A mum-of-one has shared her "horrendous" birth story on The Project, leaving host Carrie Bickmore visibly shocked during the emotional interview.
Stellar fashion director Kelly Hume shared her story on Monday night's episode of the show, sharing how her birth injury was misdiagnosed for four years, leaving her in terrible pain.
Carrie has previously spoken about needing counselling following the traumatic birth of her son Ollie, where the presenter almost died due to a life-threatening haemorrhage.
While Kelly's pregnancy was "really easy", and she was told her birth would be straightforward, it was anything but.
"At no stage did any of my care providers say well you’re going to have a really big baby," she said. "But once her head was out, she got stuck. I was in a rural hospital, there was no doctor on site. It was too late to do an episiotomy, so the only option the midwife had was to pull her out. So, between the midwives and my husband, they had to pull her out."
At this, Carrie was clearly shocked, saying, "Oh my God!"
Following the birth, Kelly was told she had a third degree tear, where the skin between the vagina and anus is torn. This was repaired by a gynaecologist, however, the fashion director was left feeling sick and "absolutely exhausted".
"They tested me for leukaemia, then they tested me for auto-immune disease and none of them really fit," she explained.
Last year, while taking part in a Tough Mudder style event in April, Kelly "felt something go wrong down there", according to Carrie.
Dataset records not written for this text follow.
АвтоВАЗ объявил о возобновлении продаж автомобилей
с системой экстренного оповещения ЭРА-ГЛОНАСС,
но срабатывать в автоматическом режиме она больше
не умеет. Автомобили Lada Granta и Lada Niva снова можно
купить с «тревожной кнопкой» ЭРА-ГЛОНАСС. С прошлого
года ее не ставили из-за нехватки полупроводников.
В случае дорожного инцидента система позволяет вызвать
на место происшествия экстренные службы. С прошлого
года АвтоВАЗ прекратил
Her GP suggested she "probably" had a Bartholin cyst, which sees fluid accumulate when the opening of the Bartholin's gland becomes obstructed due to infection or injury.
Kelly pressed for a gynaecologist referral, and was given scary news.
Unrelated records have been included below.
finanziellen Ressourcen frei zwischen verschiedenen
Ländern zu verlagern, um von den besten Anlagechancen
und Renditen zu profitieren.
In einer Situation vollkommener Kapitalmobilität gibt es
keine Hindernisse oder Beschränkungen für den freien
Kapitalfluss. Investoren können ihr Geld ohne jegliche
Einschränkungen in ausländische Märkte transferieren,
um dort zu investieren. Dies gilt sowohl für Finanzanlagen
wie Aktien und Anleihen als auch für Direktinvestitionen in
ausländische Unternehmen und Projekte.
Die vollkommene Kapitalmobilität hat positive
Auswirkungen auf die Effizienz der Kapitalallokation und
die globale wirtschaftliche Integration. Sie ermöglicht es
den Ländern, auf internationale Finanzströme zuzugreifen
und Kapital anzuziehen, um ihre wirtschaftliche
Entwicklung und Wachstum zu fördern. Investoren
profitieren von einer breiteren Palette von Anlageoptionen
"[The gynaecologist] examined me and she said you don’t have a Bartholin cyst, you never had a Bartholin cyst," Kelly said.
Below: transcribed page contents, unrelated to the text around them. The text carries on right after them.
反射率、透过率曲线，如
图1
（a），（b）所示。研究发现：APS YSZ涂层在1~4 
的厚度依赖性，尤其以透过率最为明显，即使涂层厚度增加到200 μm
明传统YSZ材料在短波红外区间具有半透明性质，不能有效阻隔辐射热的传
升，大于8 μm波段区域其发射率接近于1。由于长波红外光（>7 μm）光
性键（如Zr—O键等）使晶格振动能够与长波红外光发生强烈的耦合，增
"You have a five by seven-centimetre abscess between your vagina and your rectum that is caused by a fourth-degree tear, not a 3C tear, that was incorrectly repaired when you gave birth."
This tear saw faecal matter going "where it shouldn't" and had "grown and grown" to cause the infection that lasted four years since birth.
A fourth-degree tear is the most severe kind of tear and extends beyond the anal sphincter into the mucous membrane that lines the rectum.
If this had been correctly diagnosed when Kelly gave birth, she would have needed some specialised care including an operation with anaesthesia.
However, because the injury had been untreated for so long, she needed surgery ever six weeks for seven months with the experience being traumatic both physically and mentally.
"I thought what is wrong with me?" she said. "You start questioning absolutely every facet in your life because you feel so miserable. But I’m so glad that I stuck through it all."
"Now, my focus is on helping other women. If you feel like something isn't right down there, it probably isn't!" she added.